Kamu bankalarının kredi vermediği İstanbul Büyükşehir Belediyesi Eurobond tahvili ihraç ederek metro inşaatları için 580 milyon dolar kaynak yarattı.

İstanbul Büyükşehir Belediyesi (İBB), 33 yıl aradan sonra, Türkiye’de bir belediye tarafından yurtdışına ihraç edilen ilk Eurobond satışını gerçekleştirdi. Altyapı projelerini finanse etmek isteyen İBB, uluslararası piyasalara dolar cinsi tahvil ihraç ederek beş yıl vade ile 580 milyon dolar borçlandı.

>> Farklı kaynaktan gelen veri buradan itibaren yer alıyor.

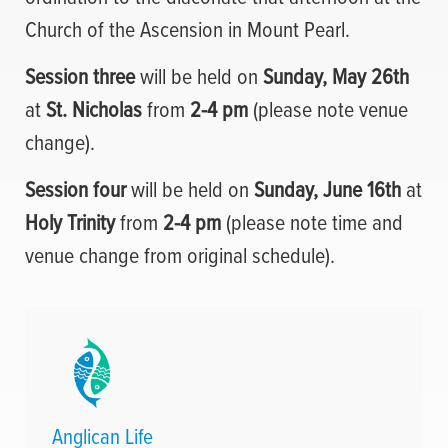
Church of the Ascension in Mount Pearl.
Session three
will be held on
Sunday, May 26th
at
St. Nicholas
from
2-4 pm
(please note venue
change).
Session four
will be held on
Sunday, June 16th
at
Holy Trinity
from
2-4 pm
(please note time and
venue change from original schedule).
Anglican Life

Eurobon nedir?Devlet ya da şirketlerin, kendi ülkeleri dışında kaynak sağlamak amacıyla, uluslararası piyasalarda yabancı para birimleri üzerinden satışa sundukları, genellikle uzun vadeli borçlanma araçlarından birisidir.Uluslararası piyasalarda genellikle dolar veya Euro cinsinden ihraç edilir.

Tahvil ihracına 2.4 milyar doların üzerinde talep geldiğini açıklanırken, ihraç gelirleri raylı toplu taşıma projelerini finanse etmek için kullanılacak.

Eurobond ihracını duyurmak için düzenlenen basın toplantısında konuşan Ekrem İmamoğlu, İBB bütçesinin önceki yönetimler döneminde heba edildiğini söyledi. Geçtiğimiz sene yurt dışından bulduklarıfinansmanla durmuş haldeki 6 raylı sistem hattında yeniden inşaata başladıklarını aktardı. 

Mahmutbey-Mecidiyeköy Metro hattını 28 Ekim’de açtıklarını hatırlatan İmamoğlu, Alibeyköy-Eminönü tramvay hattının da birkaç hafta sonra açılacağını dile getirdi. 2021’de ise İkitelli-Bahariye kısmi metro inşaatını ve Cibali-Alibeyköy tramvay inşaatını bitireceklerini söyledi.

Kaynarca-Pendik-Tuzla, Çekmeköy-Sancaktepe-Sultanbeyli, Kirazlı-Halkalı ve Mahmutbey-Bahçeşehir-Esenyurt metro hatlarının finansmanı için de bankalardan borç almak yerine, bu kez yeni bir finansman aracı olarak, Eurobond ihracı yaptıkları ifade etti.

580 milyon dolarlık finansman sayesinde, 4 metro hattında daha inşaatlara hızlıca başlayacaklarını söyleyen İmamoğlu, “Böylelikle İstanbul, toplam 52,1 kilometre yeni metro ve 39 yeni istasyona daha kavuşacak. Bu hatlarda, tek yönde saat başına 275 bin olmak üzere, günde 5 milyonu aşkın yolcu taşınacak. Bu yeni finansmanın katkısının sonucunda, İBB olarak, aynı anda 10 hatta raylı sistem inşaatlarımız sürüyor olacak” dedi.

“Kamu bankalarıyla sıfır noktasında kredi ilişkimiz var”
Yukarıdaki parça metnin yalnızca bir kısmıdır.